In response to Keystone's hard-line argument that Neal was required to file her Title VII action within the time frame provided by 108(c), Neal argues that even after the automatic stay was lifted, she was enjoined by both the Plan and the Bankruptcy Code from bringing the lawsuit until the Bankruptcy Court lifted the injunction. Citing cases in which the courts have held that an injunction preventing initiation of litigation provides the "extraordinary circumstances" to render equitable tolling appropriate, Neal argues that the injunction in this case similarly prevented her from filing suit any earlier, and therefore the period of limitations should be tolled. See, e.g., United States use of Bernard Lumber Co. v. Lanier Gervais Corp., 896 F.2d 162, 169 (5th Cir. 1990) (When "a party is forbidden by an injunction of a competent court to initiate litigation, that is the very essence of circumstances calling for equitable relief. Nothing could be more in equitable, less equitable than to forfeit the legal rights of a party who is enjoined from bringing the legal action.").

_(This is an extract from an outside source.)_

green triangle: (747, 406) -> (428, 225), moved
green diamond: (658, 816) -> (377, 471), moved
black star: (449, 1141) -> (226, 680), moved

Here, the Court finds that Neal has exercised due diligence in protecting her rights and preserving her Title VII claim, and the circumstances leading up to this proceeding are exceptional, such that equitable tolling is appropriate. Neal timely filed her discrimination charge with the EEOC and, through no fault of her own, could not file her suit within 90 days of receiving the Notice of Right to Sue, due to Keystone's filing of a Chapter 11 bankruptcy. She timely filed a proof of claim in Keystone's bankruptcy, and she timely filed a response when Keystone objected to that claim, thus squarely placing the validity and amount of Neal's claim at issue in Keystone's bankruptcy proceeding. Though the matter was "fully briefed" in December 2004, the matter was continued several times, and the first substantive hearing on the claim was not held until November 2005, after the plan was confirmed and the injunction was therefore in place. Keystone has not argued that repeated continuances were a result of any conduct of Neal. At the November 2005 hearing, the parties reported that they were actively attempting to reach a settlement with respect to the amount of the claim. The matter was continued in the bankruptcy court several more times in order to facilitate settlement.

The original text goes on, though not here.